With great sadness, I dialed the number she provided, confident I would either reach an out-of-service message or a man who wanted nothing to do with her. What happened next shook me to the depths of my soul.
He answered on the first ring, breathless. He’d been so worried, he said. She sometimes disappears, but never for this long.
I stammered … really? Was he willing to take her home? “Of course I will,” he said. “She’s sick, and she needs me. I’m on my way.”
I hung up and sat stunned for a minute. I felt a flicker of hope. A smile crossed my face involuntarily. It was the first piece of good news I had heard all night amidst tales of chaos, violence, isolation and desperation.
Am I a fool, I wondered? Was I “had” again? There was no time to think, though, because the police were bringing in a frantic patient on PCP who was trying to bite the nurses and needed to be restrained and sedated. This was true emergency psychiatry. It was not the stuff of love.

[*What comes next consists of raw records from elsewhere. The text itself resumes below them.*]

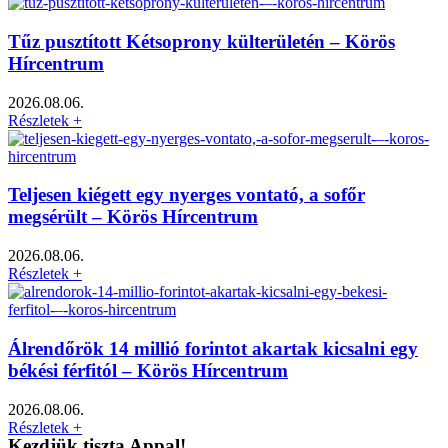
Tűz pusztított Kétsoprony külterületén – Körös
Hírcentrum
2026.08.06.
Részletek +
Teljesen kiégett egy nyerges vontató, a sofőr
megsérült – Körös Hírcentrum
2026.08.06.
Részletek +
Álrendőrök 14 millió forintot akartak kicsalni egy
békési férfitól – Körös Hírcentrum
2026.08.06.
Részletek +
Kezdjük tiszta Appal!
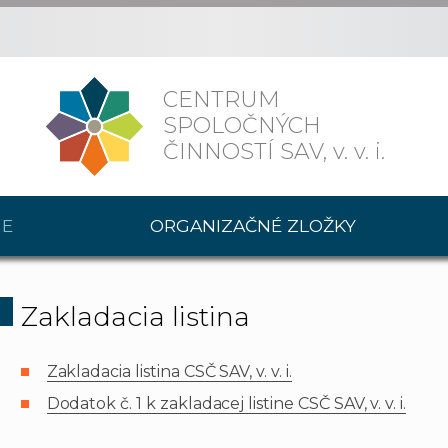
CENTRUM
SPOLOČNÝCH
ČINNOSTÍ SAV,
v. v. i.
IE
ORGANIZAČNÉ ZLOŽKY
Zakladacia listina
Zakladacia listina CSČ SAV, v. v. i.
Dodatok č. 1 k zakladacej listine CSČ SAV, v. v. i.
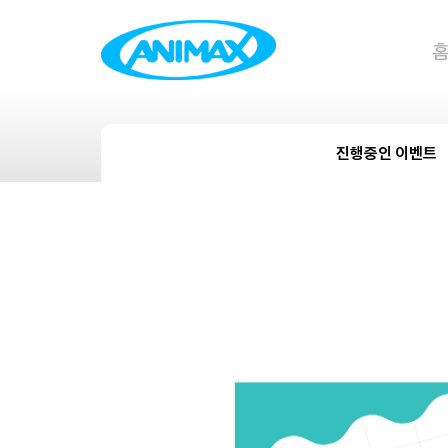
진행중인 이벤트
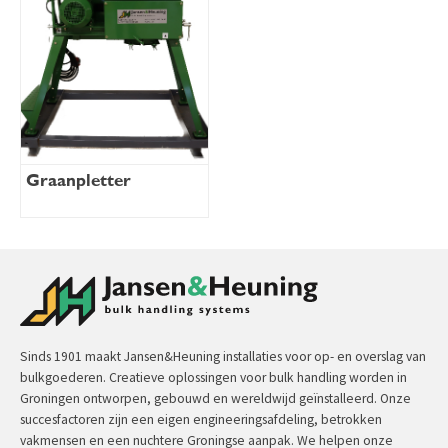
Graanpletter
Sinds 1901 maakt Jansen&Heuning installaties voor op- en overslag van
bulkgoederen. Creatieve oplossingen voor bulk handling worden in
Groningen ontworpen, gebouwd en wereldwijd geïnstalleerd. Onze
succesfactoren zijn een eigen engineeringsafdeling, betrokken
vakmensen en een nuchtere Groningse aanpak. We helpen onze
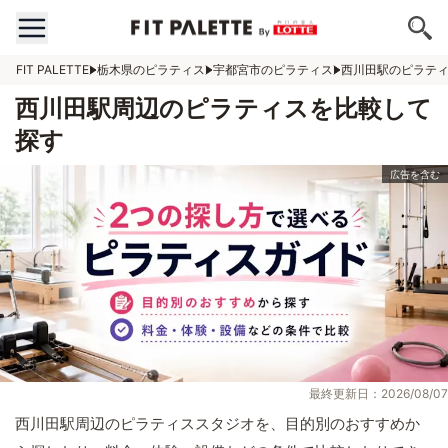
FIT PALETTE
栃木県のピラティス
宇都宮市のピラティス
西川田駅のピラテ
西川田駅周辺のピラティスを比較して
探す
最終更新日：2026/08/07
西川田駅周辺のピラティススタジオを、目的別のおすすめか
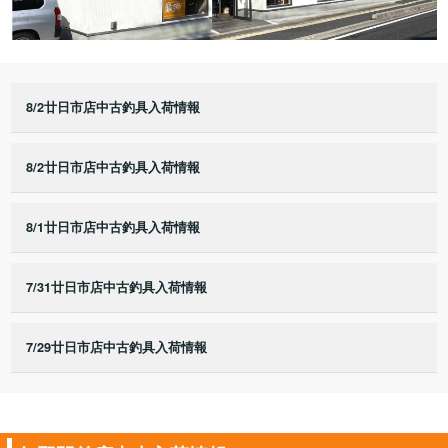
8/2廿日市店中古釣具入荷情報
8/2廿日市店中古釣具入荷情報
8/1廿日市店中古釣具入荷情報
7/31廿日市店中古釣具入荷情報
7/29廿日市店中古釣具入荷情報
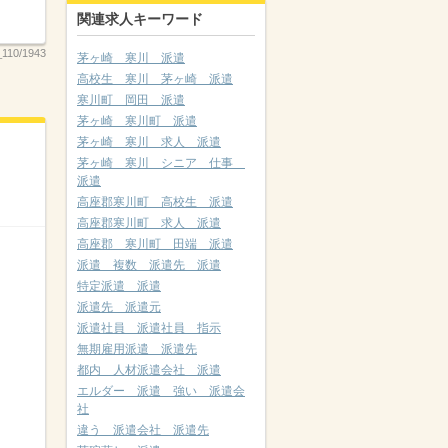
関連求人キーワード
_110/1943
茅ヶ崎 寒川 派遣
高校生 寒川 茅ヶ崎 派遣
寒川町 岡田 派遣
茅ヶ崎 寒川町 派遣
茅ヶ崎 寒川 求人 派遣
茅ヶ崎 寒川 シニア 仕事
派遣
高座郡寒川町 高校生 派遣
高座郡寒川町 求人 派遣
高座郡 寒川町 田端 派遣
派遣 複数 派遣先 派遣
特定派遣 派遣
派遣先 派遣元
派遣社員 派遣社員 指示
無期雇用派遣 派遣先
都内 人材派遣会社 派遣
エルダー 派遣 強い 派遣会
社
違う 派遣会社 派遣先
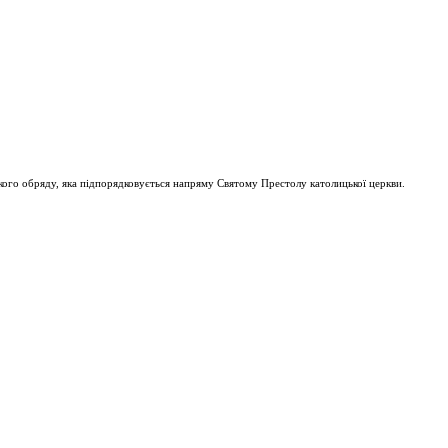
ого обряду, яка підпорядковується напряму Святому Престолу католицької церкви.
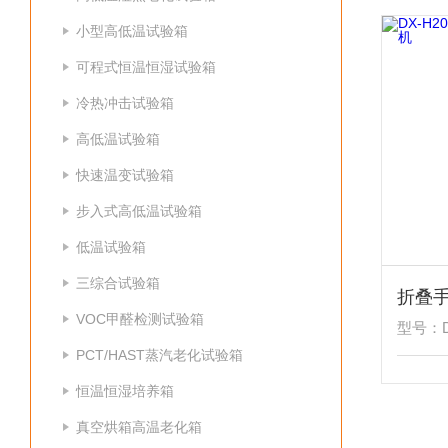
小型高低温试验箱
可程式恒温恒湿试验箱
冷热冲击试验箱
高低温试验箱
快速温变试验箱
步入式高低温试验箱
低温试验箱
三综合试验箱
折叠
VOC甲醛检测试验箱
型号：DX
PCT/HAST蒸汽老化试验箱
恒温恒湿培养箱
真空烘箱高温老化箱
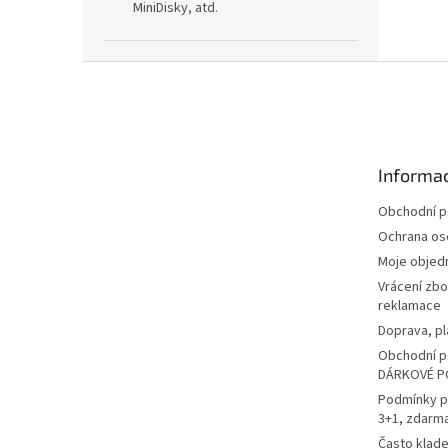
MiniDisky, atd.
Z
á
p
a
t
Informac
í
Obchodní 
Ochrana os
Moje objed
Vrácení zbo
reklamace
Doprava, pl
Obchodní p
DÁRKOVÉ P
Podmínky p
3+1, zdarm
Často klad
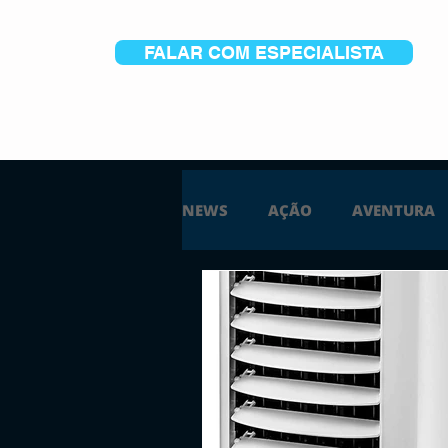
FALAR COM ESPECIALISTA
NEWS
AÇÃO
AVENTURA
ESTRATÉGIA
SIMULAÇÃO
PS5
XBOX ONE
XBOX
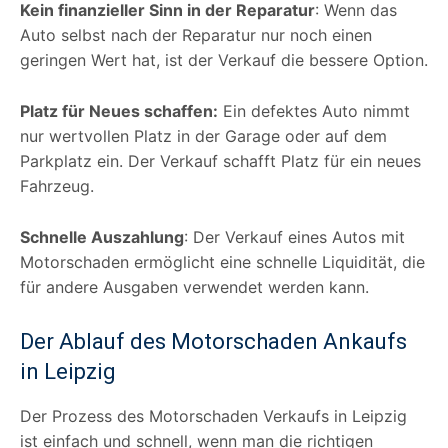
Kein finanzieller Sinn in der Reparatur
: Wenn das
Auto selbst nach der Reparatur nur noch einen
geringen Wert hat, ist der Verkauf die bessere Option.
Platz für Neues schaffen:
Ein defektes Auto nimmt
nur wertvollen Platz in der Garage oder auf dem
Parkplatz ein. Der Verkauf schafft Platz für ein neues
Fahrzeug.
Schnelle Auszahlung
: Der Verkauf eines Autos mit
Motorschaden ermöglicht eine schnelle Liquidität, die
für andere Ausgaben verwendet werden kann.
Der Ablauf des Motorschaden Ankaufs
in Leipzig
Der Prozess des Motorschaden Verkaufs in Leipzig
ist einfach und schnell, wenn man die richtigen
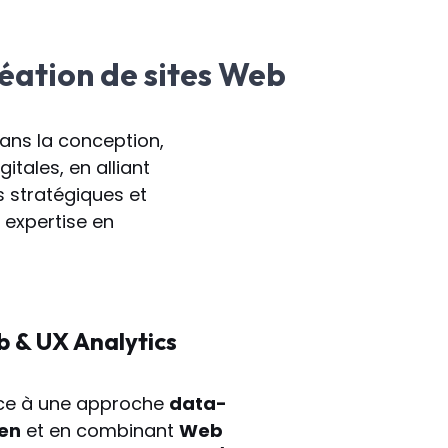
éation de sites Web
ans la conception,
itales, en alliant
 stratégiques et
 expertise en
 & UX Analytics
ce à une approche
data-
ven
et en combinant
Web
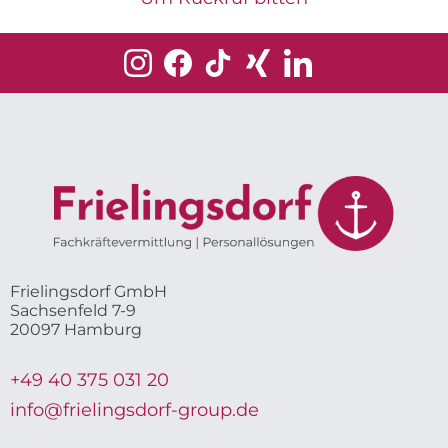
Frielingsdorf GmbH
Sachsenfeld 7-9
20097 Hamburg
+49 40 375 031 20
info@frielingsdorf-group.de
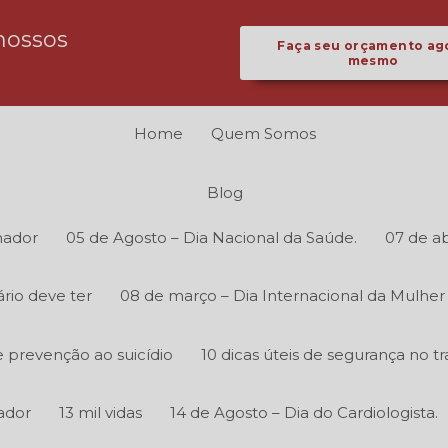
nossos
Faça seu orçamento ag
mesmo
Home
Quem Somos
Blog
hador
05 de Agosto – Dia Nacional da Saúde.
07 de ab
rio deve ter
08 de março – Dia Internacional da Mulher
 prevenção ao suicídio
10 dicas úteis de segurança no tr
ador
13 mil vidas
14 de Agosto – Dia do Cardiologista.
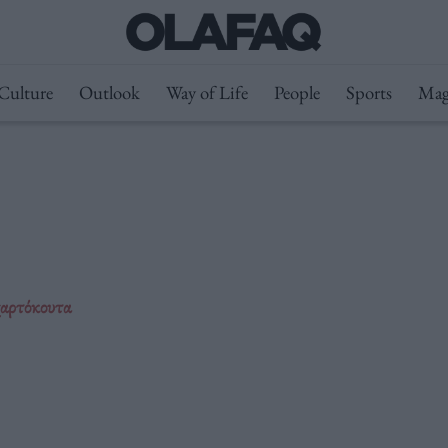
Culture
Outlook
Way of Life
People
Sports
Mag
χαρτόκουτα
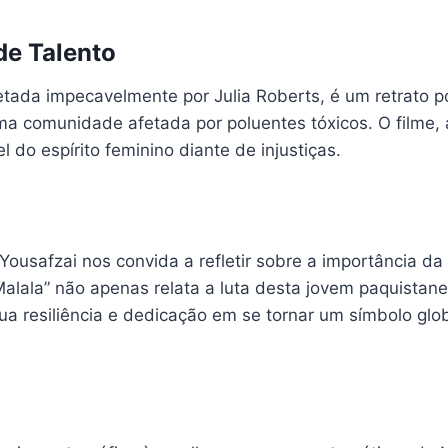
de Talento
rpretada impecavelmente por Julia Roberts, é um retrato
a comunidade afetada por poluentes tóxicos. O filme,
 do espírito feminino diante de injustiças.
 Yousafzai nos convida a refletir sobre a importância d
alala” não apenas relata a luta desta jovem paquistan
a resiliência e dedicação em se tornar um símbolo glob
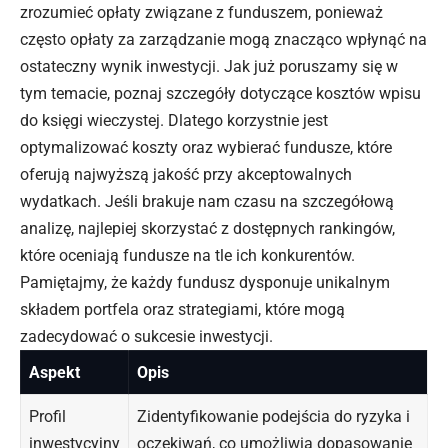
zrozumieć opłaty związane z funduszem, ponieważ
często opłaty za zarządzanie mogą znacząco wpłynąć na
ostateczny wynik inwestycji. Jak już poruszamy się w
tym temacie, poznaj
szczegóły dotyczące kosztów wpisu
do księgi wieczystej
. Dlatego korzystnie jest
optymalizować koszty oraz wybierać fundusze, które
oferują najwyższą jakość przy akceptowalnych
wydatkach. Jeśli brakuje nam czasu na szczegółową
analizę, najlepiej skorzystać z dostępnych rankingów,
które oceniają fundusze na tle ich konkurentów.
Pamiętajmy, że każdy fundusz dysponuje unikalnym
składem portfela oraz strategiami, które mogą
zadecydować o sukcesie inwestycji.
Aspekt
Opis
Profil
Zidentyfikowanie podejścia do ryzyka i
inwestycyjny
oczekiwań, co umożliwia dopasowanie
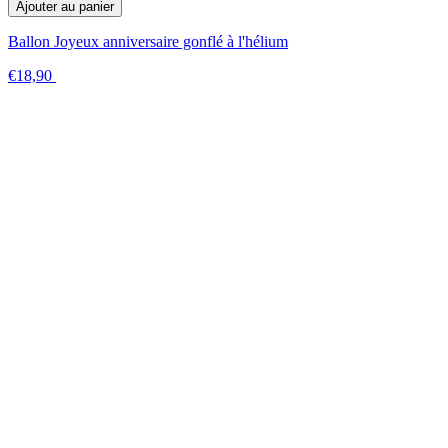
Ajouter au panier
Ballon Joyeux anniversaire gonflé à l'hélium
€18,90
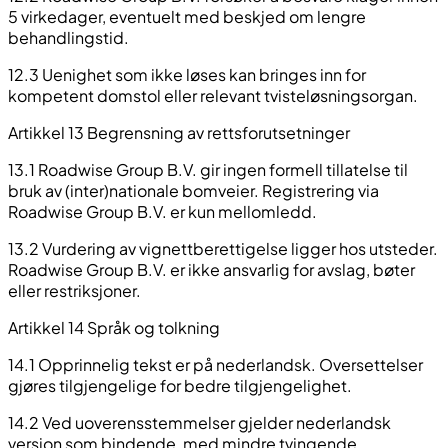
5 virkedager, eventuelt med beskjed om lengre
behandlingstid.
12.3 Uenighet som ikke løses kan bringes inn for
kompetent domstol eller relevant tvisteløsningsorgan.
Artikkel 13 Begrensning av rettsforutsetninger
13.1 Roadwise Group B.V. gir ingen formell tillatelse til
bruk av (inter)nationale bomveier. Registrering via
Roadwise Group B.V. er kun mellomledd.
13.2 Vurdering av vignettberettigelse ligger hos utsteder.
Roadwise Group B.V. er ikke ansvarlig for avslag, bøter
eller restriksjoner.
Artikkel 14 Språk og tolkning
14.1 Opprinnelig tekst er på nederlandsk. Oversettelser
gjøres tilgjengelige for bedre tilgjengelighet.
14.2 Ved uoverensstemmelser gjelder nederlandsk
versjon som bindende, med mindre tvingende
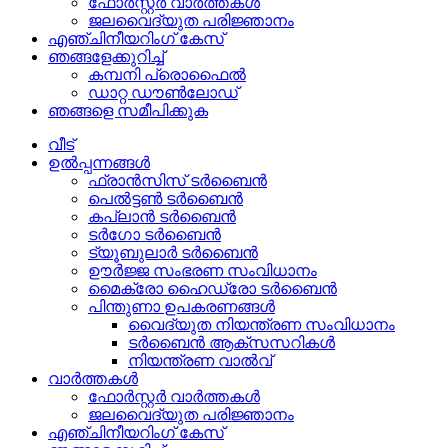
ഫോർസ്റ്റർ വാർത്തകൾ
ജലവൈദ്യുത പരിജ്ഞാനം
എഞ്ചിനീയറിംഗ് കേസ്
ഞങ്ങളേക്കുറിച്ച്
കമ്പനി പ്രൊഫൈൽ
ഡാറ്റ ഡൗൺലോഡ്
ഞങ്ങളെ സമീപിക്കുക
വീട്
ഉൽപ്പന്നങ്ങൾ
ഫ്രാൻസിസ് ടർബൈൻ
പെൽട്ടൺ ടർബൈൻ
കപ്ലാൻ ടർബൈൻ
ടർഗോ ടർബൈൻ
ട്യൂബുലാർ ടർബൈൻ
ഊർജ്ജ സംഭരണ ​​സംവിധാനം
മൈക്രോ ഹൈഡ്രോ ടർബൈൻ
പിന്തുണാ ഉപകരണങ്ങൾ
വൈദ്യുത നിയന്ത്രണ സംവിധാനം
ടർബൈൻ ആക്‌സസറികൾ
നിയന്ത്രണ വാൽവ്
വാർത്തകൾ
ഫോർസ്റ്റർ വാർത്തകൾ
ജലവൈദ്യുത പരിജ്ഞാനം
എഞ്ചിനീയറിംഗ് കേസ്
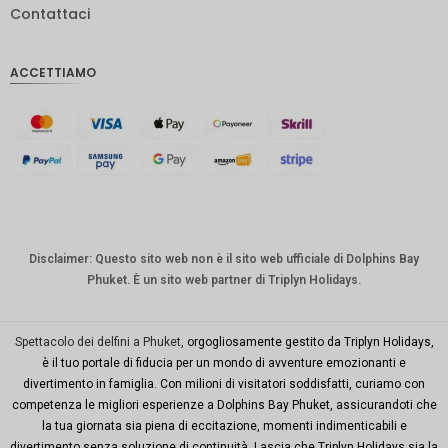
Contattaci
IDR
Sterlina
ACCETTIAMO
inglese
Corona
danese
CHF
CAD
Dollaro
australia
Disclaimer: Questo sito web non è il sito web ufficiale di Dolphins Bay
no
Phuket. È un sito web partner di Triplyn Holidays.
KRW
Città di
Spettacolo dei delfini a Phuket
, orgogliosamente gestito da Triplyn Holidays,
New
è il tuo portale di fiducia per un mondo di avventure emozionanti e
York
divertimento in famiglia. Con milioni di visitatori soddisfatti, curiamo con
competenza le migliori esperienze a Dolphins Bay Phuket, assicurandoti che
TWD
la tua giornata sia piena di eccitazione, momenti indimenticabili e
Milioni di
divertimento senza soluzione di continuità. Lascia che Triplyn Holidays sia la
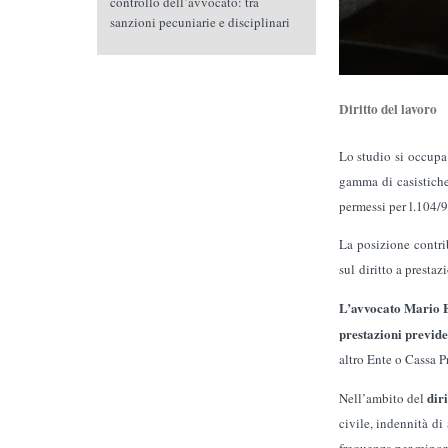
controllo dell’avvocato: tra
sanzioni pecuniarie e disciplinari
Diritto del lavoro
Lo studio si occupa
gamma di casistiche,
permessi per l.104/9
La posizione contri
sul diritto a prestaz
L’avvocato Mario E
prestazioni previde
altro Ente o Cassa P
dir
Nell’ambito del
civile, indennità d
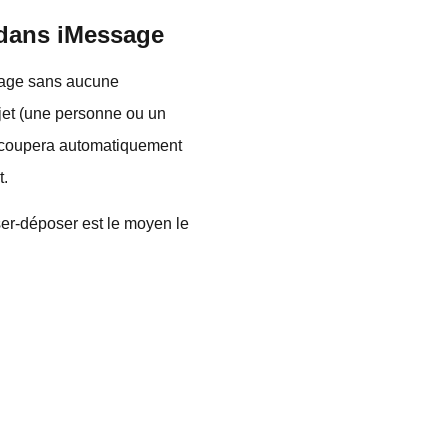
s dans iMessage
ssage sans aucune
ujet (une personne ou un
découpera automatiquement
t.
sser-déposer est le moyen le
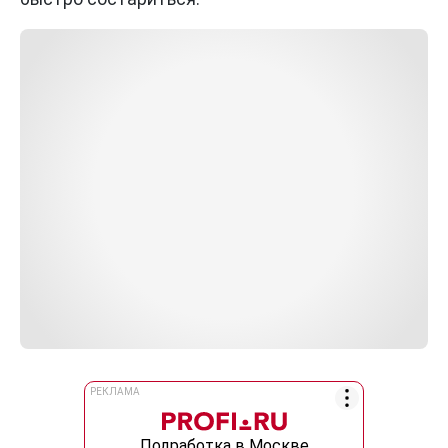
РЕКЛАМА
Подработка в Москве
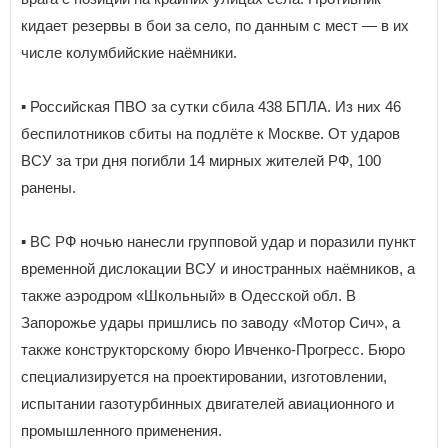
кидает резервы в бои за село, по данным с мест — в их
числе колумбийские наёмники.
▪️ Российская ПВО за сутки сбила 438 БПЛА. Из них 46
беспилотников сбиты на подлёте к Москве. От ударов
ВСУ за три дня погибли 14 мирных жителей РФ, 100
ранены.
▪️ ВС РФ ночью нанесли групповой удар и поразили пункт
временной дислокации ВСУ и иностранных наёмников, а
также аэродром «Школьный» в Одесской обл. В
Запорожье удары пришлись по заводу «Мотор Сич», а
также конструкторскому бюро Ивченко-Прогресс. Бюро
специализируется на проектировании, изготовлении,
испытании газотурбинных двигателей авиационного и
промышленного применения.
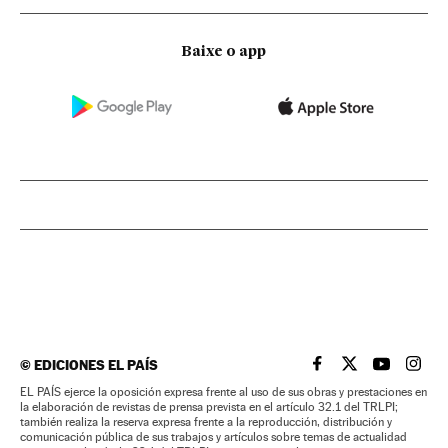
Baixe o app
©
EDICIONES EL PAÍS
EL PAÍS BRASIL EN
EL PAÍS BRASI
EL PAÍS B
EL PA
EL PAÍS ejerce la oposición expresa frente al uso de sus obras y prestaciones en
la elaboración de revistas de prensa prevista en el artículo 32.1 del TRLPI;
también realiza la reserva expresa frente a la reproducción, distribución y
comunicación pública de sus trabajos y artículos sobre temas de actualidad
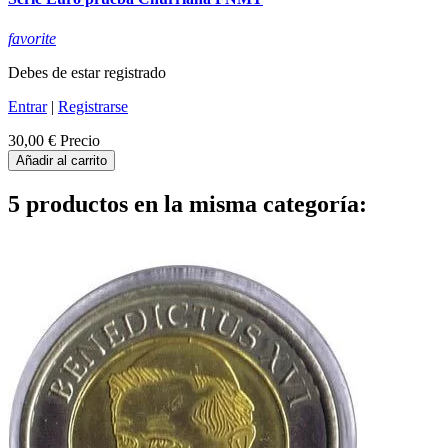
favorite
Debes de estar registrado
Entrar
|
Registrarse
30,00 €
Precio
Añadir al carrito
5 productos en la misma categoría:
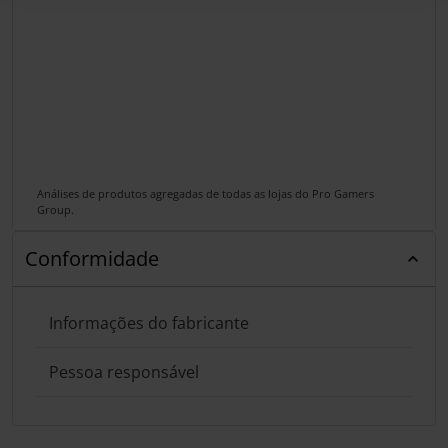
Análises de produtos agregadas de todas as lojas do Pro Gamers
Group.
Conformidade
Informações do fabricante
Pessoa responsável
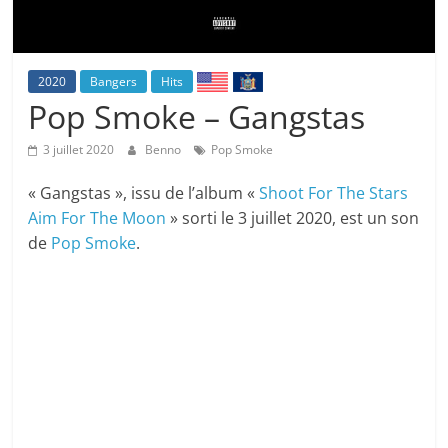
2020
Bangers
Hits
Pop Smoke – Gangstas
3 juillet 2020
Benno
Pop Smoke
« Gangstas », issu de l’album «
Shoot For The Stars
Aim For The Moon
» sorti le 3 juillet 2020, est un son
de
Pop Smoke
.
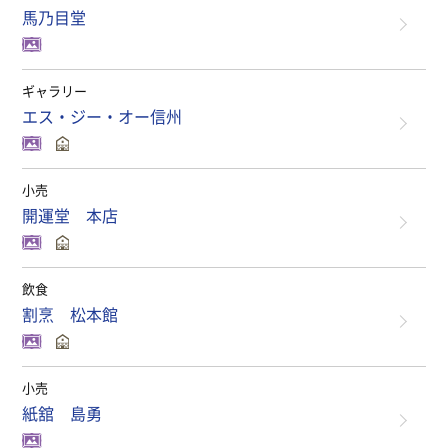
馬乃目堂
ギャラリー
エス・ジー・オー信州
小売
開運堂 本店
飲食
割烹 松本館
小売
紙舘 島勇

I tried to put it out of my mind. They’re right, I told myself. He won’t show. Don’t be disappointed. But my optimism overpowered my cynicism that night, and I couldn’t help but hope that this man would be different.
Around the crack of dawn, I got a call from security that some guy in a sweater vest wanted to see me. Who is this guy in a sweater vest, they demanded? No one dresses like that in the middle of the night in the psych ER. Immediately, I knew it was him.
“He came for her!” I announced gleefully to the ER staff. No one cared.
Before I met with him, I watched them together on camera for a few minutes. In some ways, they looked like people who were not meant to be together: he looked like a scientist in his wire-rimmed glasses and neatly pleated pants and she like a prostitute with designer clothes dirty and tattered, hanging loosely around her. Still, it was obvious, watching them, that they were deeply in love.
I watched him hold her as she cried and realized that this scene is at the heart of the vow “in sickness and in health.” It was a different, uglier way than I’d ever seen the sickness part illustrated. It’s a scenario no one imagines on his or her wedding day.
Against all odds, in the middle of the night, in a waiting room surrounded by people suffering from schizophrenia and unimaginable trauma, a moment of beauty had been created. It was improbable and in some ways unfathomable, but it was also unmistakable. It was love. The phones kept ringing, and the patients kept shouting, but for a moment, I was mesmerized.
Was it true love? Was it healthy love? Was he really doing her a favor by “rescuing her” and thus enabling her to continue a dangerous, destructive pattern of behavior? These questions came and went from my mind. My feelings in the moment overwhelmed my rational, clinical, cynical nature, and I decided that it didn’t matter. All that mattered that night was that she was sick, and he would take care of her at her lowest moment.
I discharged my patient home with her husband that night. He offered her something more powerful than any medication or placement I could have provided.
At the end of my 14-hour overnight shift, I left the hospital haggard and weary-eyed and stumbled into the harsh sunlight and crowds of well-dressed professionals. These moments are some of my darkest. I leave overnight shifts feeling the weight of the suffering that is simultaneously so pervasive and so invisible in our society, and that we devote such meager resources to treating. I look at people drinking lattes and playing on their cell phones and wonder if they have any idea what is going on around them, often in their homes and families, or if they even want to know. That morning, though, I felt a little more hopeful.
Soon, I started dating again and was less bothered by people misrepresenting themselves. I realized that love does not hinge on the truth, and often happens in improbable and unpredictable ways. I also learned a lesson that psychiatry continues to teach me: people will surprise you.